The basic algorithm consists of the following steps:

\begin{description}
\item [signature generation] A signature block is generated for the
  old file.
\item [signature search] The differences between the old and new data
  are computed using a checksum search.
\item [reconstruction] The new file is reconstructed.
\end{description}
\end{slide}

%%%%%%%%%%%%%%%%%%%%%%%%%%%%%
\begin{slide}
  \heading{rsync in http}

The web is moving to dynamic content. Traditional web caches can't
cache dynamic content. Integrating rsync in http solves this problem.

\begin{itemize}
\item builds on existing web infrastructure
\item all content is cacheable
\item no extra round trips
\end{itemize}

\end{slide}


%%%%%%%%%%%%%%%%%%%%%%%%%%%%%
\begin{slide}
\heading{Integrating rsync into HTTP}
  
Integrating rsync and HTTP can be done with either server generated
or client generated signatures.
  
Using client generated signatures involves the use of one extra HTTP
header and a new HTTP Content-Encoding type. If we assume that the
client has a cached file to work with then this is what happens:

\begin{itemize}
\item The client generates a signature from the cached file and adds
  it to the request as a Rsync-Signature header. It is base64 encoded.
\item The server generates the page as usual then performs a checksum
  search with the signature to generate the differences.
\item The client receives a ``Content-Encoded: rsync'' reply and
  decodes it to give the new page.
\end{itemize}

\end{slide}


%%%%%%%%%%%%%%%%%%%%%%%%%%%%%
\begin{slide}
\heading{Server generated signatures}

An alternative is to use server generated signatures. I'll assume the
client starts out with no suitable cache file.

\begin{itemize}
\item The client initially generates a null signature block and adds
  it to the request as a Rsync-Signature header.
\item The server generates the page as usual then performs a rsync
  differencing run with the null signature to generate the a
  rsync-encoded page. This leads to a set of deflate compressed
  literal data in a reply marked as ``Content-Encoding: rsync''
\item The server also generates a full rsync signature for the new
  page and appends this to the rsync-encoded reply.
\item The client receives a ``Content-Encoded: rsync'' reply and
  decodes it to give the new page. The client saves the server
  generated signature alongside the page in its cache.
\item The next time the client requests that URL (or a related URL) it
  provides the signature back to the server. 
\end{itemize}
\end{slide}

%%%%%%%%%%%%%%%%%%%%%%%%%%%%%
\begin{slide}
\heading{Which is better?}

We think that server generated signatures are a better choice.

\begin{itemize}
\item The client doesn't need to know the signature format. This
  allows the server a lot of flexibility. It also allows the server to
  use a signature-token instead of a full signature if it wants to.
\item The signature only passes over the wire between clients and
  servers that both know about rsync.
\item There are possible patent problems with the client-generated
  signatures. There are no patent problems with server generated
  signatures.
\end{itemize}

Note that in both cases all operations can be streamed, thus avoiding
a latency increase.

\end{slide}

%%%%%%%%%%%%%%%%%%%%%%%%%%%%%
\begin{slide}
\heading{Disadvantages}

The main downside of rsync in HTTP is that it puts a higher
computational burden on the server. The main thing influencing the
computational cost is the choice of whether to deflate compress the
data as well as rsync encode it. Without the deflate compression the
rsync algorithm can easily run at 6-10MB/sec on a cheap PC. Very few
web servers are on links that fat.

With deflate compression this reduces to about 1.5 MB/sec on my
PII/350, which is still quite acceptable for most servers.

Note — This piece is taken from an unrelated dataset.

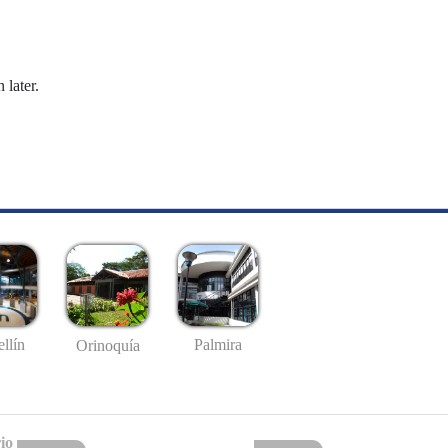
 later.
llín
Palmira
Orinoquía
io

In either case, it is often much easier to add more CPU power than it
is to add network bandwidth. 
\end{slide}

%%%%%%%%%%%%%%%%%%%%%%%%%%%%%
\begin{slide}
\heading{Proxy servers}

Rsync doesn't need to be implemented in the end-points of a HTTP
connection. There can be a lot of benefits to implementing it in web
proxy servers. In that case the proxy supplies the signature header if
the downstream client doesn't. The proxy then has 4 scenarios to deal
with:

\begin{itemize}
\item
  The downstream client supplied a Rsync-Signature header and we got a
  Rsync-Encoded reply from the upstream server. We send on the reply
  to the client as is.
  
\item The downstream client didn't supply a Rsync-Signature header and
  we didn't get a Rsync-Encoded reply. We send the reply on to the
  client as is.
  
\item The downstream client didn't supply a Rsync-Signature header but
  we got an Rsync-Encoded reply. We need to decode it before sending
  it on to the client.
  
\item The downstream client did supply us with a Rsync-Signature
  header and we got a non-encoded reply. We need to rsync encode the
  reply and send it on to the client.
\end{itemize}
\end{slide}


%%%%%%%%%%%%%%%%%%%%%%%%%%%%%
\begin{slide}
  \heading{Failure probability}

The rsync algorithm is probabilistic, as all algorithms of this kind
must be. That means there is a non-zero chance of failure. The
probability of failure can be reduced to arbitrarily small levels by
the choice of appropriate signature lengths. 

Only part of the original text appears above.